Rui Fontes critica ainda a DGS pela “falta de informação sobre os surtos passados”. “O que se passa nos lares em que há surtos? Quais foram os motivos de haver surtos em certos lares? Foi mau desempenhos dos técnicos, houve falha de medidas preventivas? E o que se passa nos lares ilegais? O que é que podemos aprender com o passado?. Quais foram as conclusões?”, questiona.
“Ao fim destes meses todos continua a não haver indicações específicas, nem conclusões, cada um tem a sua opinião”, sintetiza Rui Fontes, que diz ainda que o Estado está a “sonegar dados”.
Estado está a “sonegar” informação sobre surtos nos lares. “Estamos desorientados”, assume setor
Na Madeira visitantes precisam de teste negativo. Especialistas alertam para risco de funcionários não vacinados
Na Madeira, os visitantes de lares “devem efetuar teste rápido de antigénio até 72 horas antes da visita, de 15 em 15 dias”. Já em Portugal continental, não existe essa obrigação, cabendo a cada lar decidir se adota o certificado digital (ou teste negativo) com condição para deixar entrar os familiares.

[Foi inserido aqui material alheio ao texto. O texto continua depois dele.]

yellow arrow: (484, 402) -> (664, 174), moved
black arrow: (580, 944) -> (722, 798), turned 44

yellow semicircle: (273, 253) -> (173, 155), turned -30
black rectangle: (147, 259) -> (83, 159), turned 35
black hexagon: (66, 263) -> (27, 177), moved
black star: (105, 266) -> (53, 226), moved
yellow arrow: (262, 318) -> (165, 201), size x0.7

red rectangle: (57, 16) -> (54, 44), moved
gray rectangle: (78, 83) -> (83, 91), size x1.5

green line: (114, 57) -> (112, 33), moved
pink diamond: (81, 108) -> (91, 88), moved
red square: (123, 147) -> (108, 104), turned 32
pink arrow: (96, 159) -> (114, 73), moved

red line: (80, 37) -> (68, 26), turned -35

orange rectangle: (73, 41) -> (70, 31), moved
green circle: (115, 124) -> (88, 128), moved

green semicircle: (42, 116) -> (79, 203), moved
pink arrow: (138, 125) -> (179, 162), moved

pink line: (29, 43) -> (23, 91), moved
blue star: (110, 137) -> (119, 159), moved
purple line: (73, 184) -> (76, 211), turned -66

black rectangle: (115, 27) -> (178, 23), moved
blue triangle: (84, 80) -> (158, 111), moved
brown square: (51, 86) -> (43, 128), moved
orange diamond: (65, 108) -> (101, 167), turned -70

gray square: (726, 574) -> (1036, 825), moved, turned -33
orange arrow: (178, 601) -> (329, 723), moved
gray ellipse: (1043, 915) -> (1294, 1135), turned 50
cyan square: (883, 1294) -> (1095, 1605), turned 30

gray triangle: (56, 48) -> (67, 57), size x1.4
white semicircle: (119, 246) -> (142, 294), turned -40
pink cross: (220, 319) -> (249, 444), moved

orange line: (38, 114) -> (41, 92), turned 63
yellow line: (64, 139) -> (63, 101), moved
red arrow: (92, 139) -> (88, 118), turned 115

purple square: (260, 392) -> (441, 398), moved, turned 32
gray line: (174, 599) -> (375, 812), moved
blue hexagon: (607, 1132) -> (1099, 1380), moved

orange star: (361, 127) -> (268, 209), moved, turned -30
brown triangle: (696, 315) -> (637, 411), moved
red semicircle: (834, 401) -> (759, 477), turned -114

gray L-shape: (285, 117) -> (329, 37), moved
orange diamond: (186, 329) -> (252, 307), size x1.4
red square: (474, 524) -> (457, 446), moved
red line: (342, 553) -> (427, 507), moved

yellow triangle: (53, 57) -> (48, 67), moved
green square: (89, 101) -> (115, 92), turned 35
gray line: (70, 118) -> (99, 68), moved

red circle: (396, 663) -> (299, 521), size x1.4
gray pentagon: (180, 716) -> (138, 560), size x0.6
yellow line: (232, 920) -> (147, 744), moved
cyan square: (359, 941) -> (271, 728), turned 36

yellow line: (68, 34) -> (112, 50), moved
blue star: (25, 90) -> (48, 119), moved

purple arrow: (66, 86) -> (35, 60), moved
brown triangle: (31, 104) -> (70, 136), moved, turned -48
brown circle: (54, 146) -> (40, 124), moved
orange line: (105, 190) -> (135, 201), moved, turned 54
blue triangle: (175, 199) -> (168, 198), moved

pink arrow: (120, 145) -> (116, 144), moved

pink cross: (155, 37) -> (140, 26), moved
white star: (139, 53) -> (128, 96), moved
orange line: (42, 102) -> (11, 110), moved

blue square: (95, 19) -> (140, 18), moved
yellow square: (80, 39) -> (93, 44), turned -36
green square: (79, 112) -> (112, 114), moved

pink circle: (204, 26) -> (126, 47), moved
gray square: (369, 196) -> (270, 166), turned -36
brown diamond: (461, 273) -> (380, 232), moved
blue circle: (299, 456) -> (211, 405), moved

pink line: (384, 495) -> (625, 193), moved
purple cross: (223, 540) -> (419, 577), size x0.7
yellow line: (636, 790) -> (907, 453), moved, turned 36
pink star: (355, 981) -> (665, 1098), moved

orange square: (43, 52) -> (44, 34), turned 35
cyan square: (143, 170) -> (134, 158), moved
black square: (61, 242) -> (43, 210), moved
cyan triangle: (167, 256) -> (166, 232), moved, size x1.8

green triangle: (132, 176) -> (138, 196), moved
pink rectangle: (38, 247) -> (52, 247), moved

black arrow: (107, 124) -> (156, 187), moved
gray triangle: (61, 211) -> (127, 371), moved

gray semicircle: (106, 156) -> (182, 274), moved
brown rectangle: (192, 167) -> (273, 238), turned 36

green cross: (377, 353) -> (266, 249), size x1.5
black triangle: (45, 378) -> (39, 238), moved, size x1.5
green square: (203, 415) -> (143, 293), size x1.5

Para Manuel Lemos, a regra seguida pela região autónoma não faz “sentido”, devido ao estado da vacinação em Portugal e por se cumprirem vários requisitos quando alguém visita um familiar num lar. Esta opinião coincide com a de Manuel Carmo Gomes, que aponta o foco para os cuidadores. “Vemos sistematicamente a introdução de vírus em lares por funcionários, mais do que pelas visitas, que têm cuidados e cumprem o distanciamento”, afirma.
No entanto, ainda sobre os cuidadores, “esse contacto é mais direto e próximo”. “Eles vestem os idosos, metem-nos na cama, lavam-nos, há uma proximidade muito grande.” Por isso, à semelhança do que acontece em países como França ou Grécia, Manuel Carmo Gomes considera que a “vacinação devia ser obrigatória para os funcionários dos lares”. “Nós já tivemos mortes por funcionários não vacinados que trouxeram o vírus para dentro das residências para idosos”, avisa.